Bei der ersten von drei Proben hat das Labor keine Enterokokken im Leitungsnetz gefunden. Eine Entwarnung ist dies allerdings nicht. Die Bürger der Stadt Füssen sowie des Ortsteils Holz der Gemeinde Eisenberg müssen weiterhin vorsorglich das Trinkwasser abkochen. Auch die Probe bei der Hausinstallation, die den Ball ins Rollen brachte, war negativ; es wurden also keine Bakterien nachgewiesen.

Wie berichtet, hatte das Labor in einer Hausinstallation in Füssen Enterokokken festgestellt. Dabei handelt es sich um ein Bakterium, welches zu Durchfall und Erbrechen führen kann. Da nicht auszuschließen ist, dass sich die Bakterien im Leitungsnetz befinden, erließ das Gesundheitsamt vorsichtshalber eine Abkochanordnung. Diese kann erst aufgehoben werden, wenn bei drei Tests in Folge keine Bakterien im Leitungsnetz nachgewiesen werden.

Beim ersten dieser drei Tests fand das Labor nun keine Bakterien im Leitungsnetz. Auch die Probe bei besagter Hausinstallation war negativ. „Das macht Hoffnung, Entwarnung können wir aber noch nicht geben“, sagt der Erste Bürgermeister der Stadt Füssen, Maximilian Eichstetter. Schließlich stünden noch zwei weitere Beprobungen des Leitungsnetzes aus.

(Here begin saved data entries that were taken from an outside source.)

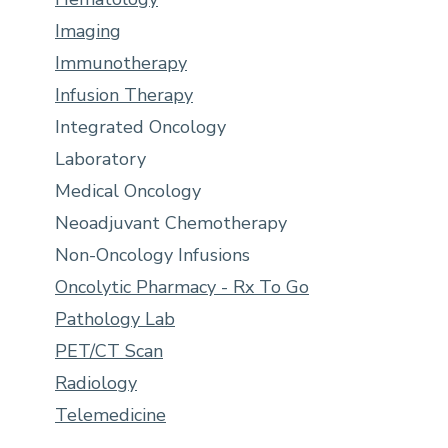
Imaging
Immunotherapy
Infusion Therapy
Integrated Oncology
Laboratory
Medical Oncology
Neoadjuvant Chemotherapy
Non-Oncology Infusions
Oncolytic Pharmacy - Rx To Go
Pathology Lab
PET/CT Scan
Radiology
Telemedicine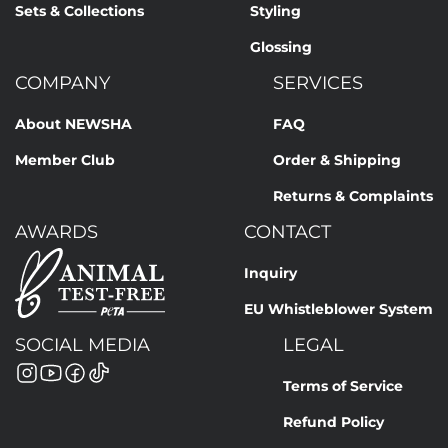
Sets & Collections
Styling
Glossing
COMPANY
SERVICES
About NEWSHA
FAQ
Member Club
Order & Shipping
Returns & Complaints
AWARDS
CONTACT
Inquiry
EU Whistleblower System
SOCIAL MEDIA
LEGAL
Terms of Service
Refund Policy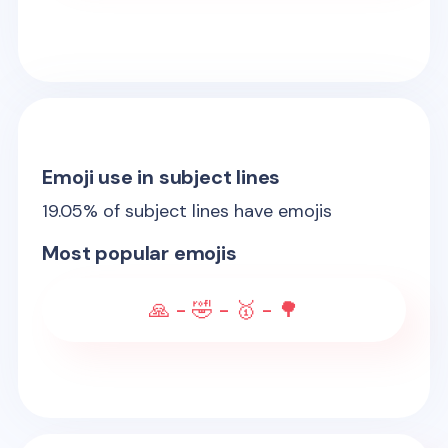
Emoji use in subject lines
19.05
% of subject lines have emojis
Most popular emojis
🙏 - 🤣 - 🥇 - 🌳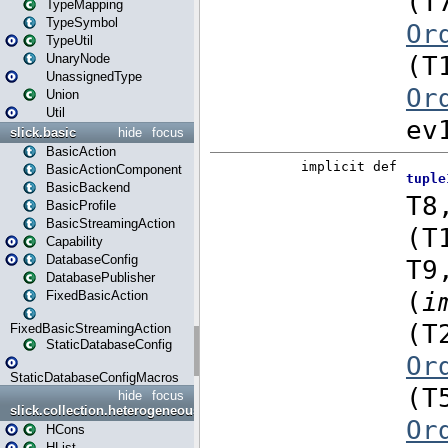
TypeMapping
TypeSymbol
TypeUtil
UnaryNode
UnassignedType
Union
Util
slick.basic
hide
focus
BasicAction
BasicActionComponent
BasicBackend
BasicProfile
BasicStreamingAction
Capability
DatabaseConfig
DatabasePublisher
FixedBasicAction
FixedBasicStreamingAction
StaticDatabaseConfig
StaticDatabaseConfigMacros
hide
focus
slick.collection.heterogeneous
HCons
HList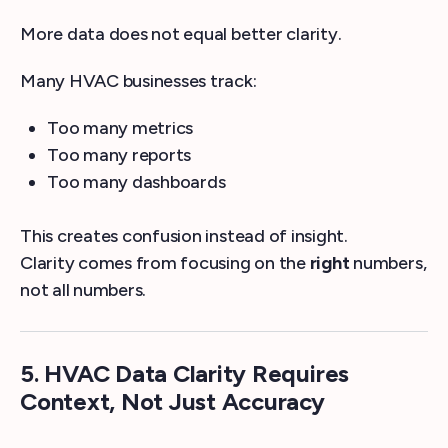
More data does not equal better clarity.
Many HVAC businesses track:
Too many metrics
Too many reports
Too many dashboards
This creates confusion instead of insight.
Clarity comes from focusing on the
right
numbers,
not all numbers.
5. HVAC Data Clarity Requires
Context, Not Just Accuracy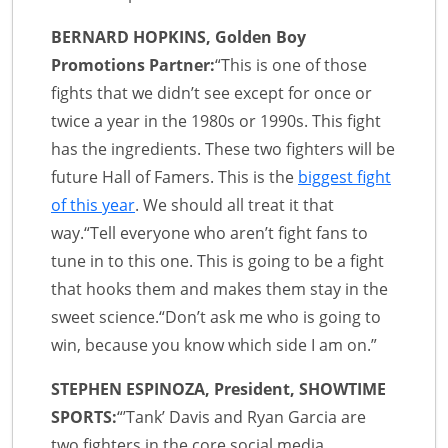
BERNARD HOPKINS, Golden Boy
Promotions Partner:
“This is one of those
fights that we didn’t see except for once or
twice a year in the 1980s or 1990s. This fight
has the ingredients. These two fighters will be
future Hall of Famers. This is the
biggest fight
of this year
. We should all treat it that
way.“Tell everyone who aren’t fight fans to
tune in to this one. This is going to be a fight
that hooks them and makes them stay in the
sweet science.“Don’t ask me who is going to
win, because you know which side I am on.”
STEPHEN ESPINOZA, President, SHOWTIME
SPORTS:
“’Tank’ Davis and Ryan Garcia are
two fighters in the core social media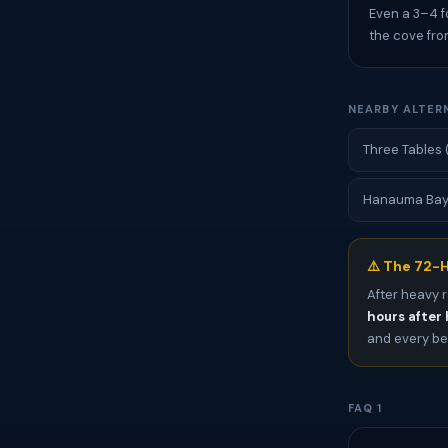
Even a 3–4 f
the cove fro
NEARBY ALTER
Three Tables 
Hanauma Bay (
⚠️ The 72-H
After heavy r
hours after 
and every bea
FAQ 1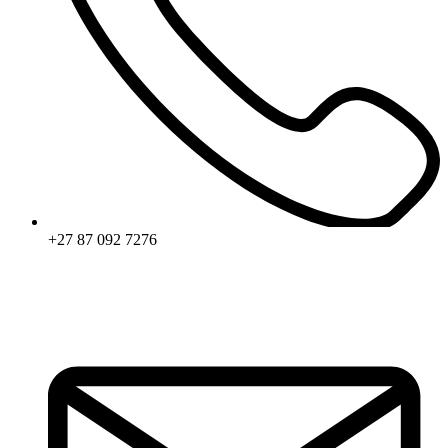
+27 87 092 7276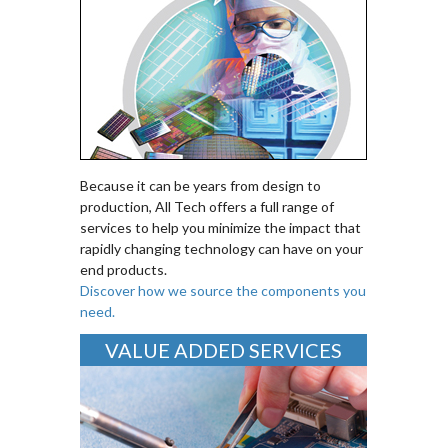
Because it can be years from design to
production, All Tech offers a full range of
services to help you minimize the impact that
rapidly changing technology can have on your
end products.
Discover how we source the components you
need.
VALUE ADDED SERVICES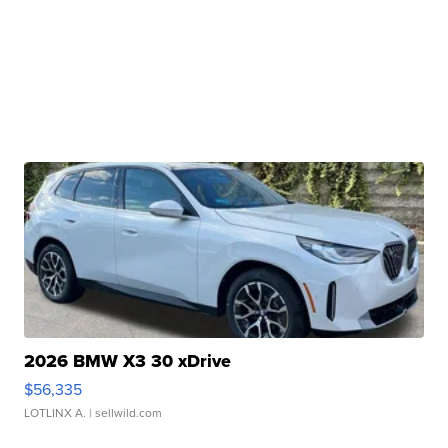
2026 BMW X3 30 xDrive
$56,335
LOTLINX A.
| sellwild.com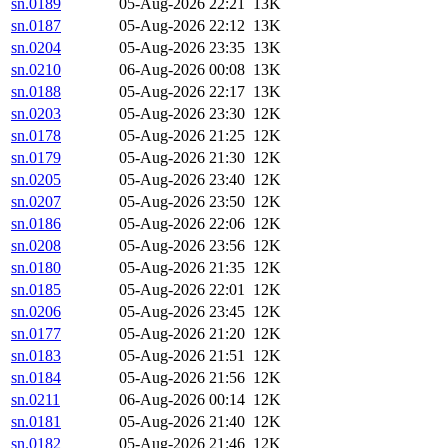
sn.0189
05-Aug-2026 22:21
13K
sn.0187
05-Aug-2026 22:12
13K
sn.0204
05-Aug-2026 23:35
13K
sn.0210
06-Aug-2026 00:08
13K
sn.0188
05-Aug-2026 22:17
13K
sn.0203
05-Aug-2026 23:30
12K
sn.0178
05-Aug-2026 21:25
12K
sn.0179
05-Aug-2026 21:30
12K
sn.0205
05-Aug-2026 23:40
12K
sn.0207
05-Aug-2026 23:50
12K
sn.0186
05-Aug-2026 22:06
12K
sn.0208
05-Aug-2026 23:56
12K
sn.0180
05-Aug-2026 21:35
12K
sn.0185
05-Aug-2026 22:01
12K
sn.0206
05-Aug-2026 23:45
12K
sn.0177
05-Aug-2026 21:20
12K
sn.0183
05-Aug-2026 21:51
12K
sn.0184
05-Aug-2026 21:56
12K
sn.0211
06-Aug-2026 00:14
12K
sn.0181
05-Aug-2026 21:40
12K
sn.0182
05-Aug-2026 21:46
12K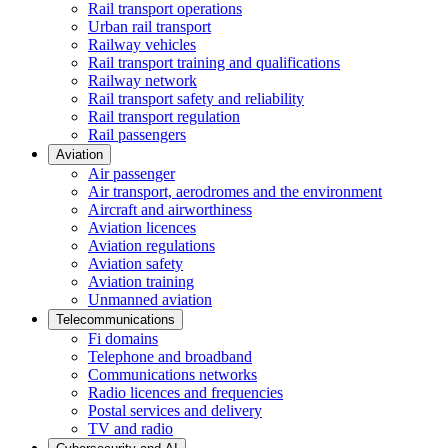
Rail transport operations
Urban rail transport
Railway vehicles
Rail transport training and qualifications
Railway network
Rail transport safety and reliability
Rail transport regulation
Rail passengers
Aviation
Air passenger
Air transport, aerodromes and the environment
Aircraft and airworthiness
Aviation licences
Aviation regulations
Aviation safety
Aviation training
Unmanned aviation
Telecommunications
Fi domains
Telephone and broadband
Communications networks
Radio licences and frequencies
Postal services and delivery
TV and radio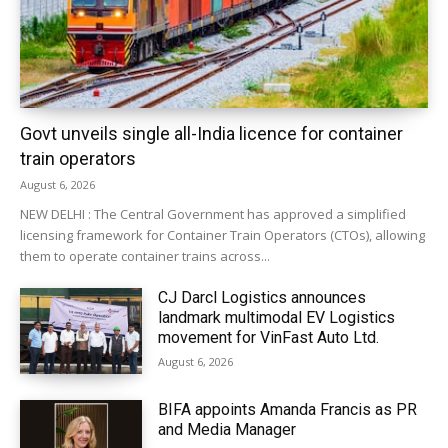
Govt unveils single all-India licence for container
train operators
August 6, 2026
NEW DELHI : The Central Government has approved a simplified
licensing framework for Container Train Operators (CTOs), allowing
them to operate container trains across...
CJ Darcl Logistics announces
landmark multimodal EV Logistics
movement for VinFast Auto Ltd.
August 6, 2026
BIFA appoints Amanda Francis as PR
and Media Manager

Die Stadt hofft, dass die Abkochanordnung Mitte/Ende nächster Woche aufgehoben werden kann. Bis dahin müssen alle Bürger der Stadt Füssen und des Ortsteils Holz der Gemeinde Eisenberg weiterhin vorsorglich das Trinkwasser abkochen.

Hotline eingerichtet

Die Stadtwerke Füssen informieren die Öffentlichkeit auf dieser Seite sowie auf der Seite der Stadt Füssen stets aktuell über den Sachstand. Die Stadtwerke haben außerdem eine Hotline eingerichtet, die 24 Stunden am Tag besetzt ist. Die Nummer lautet: 08362/3002-900.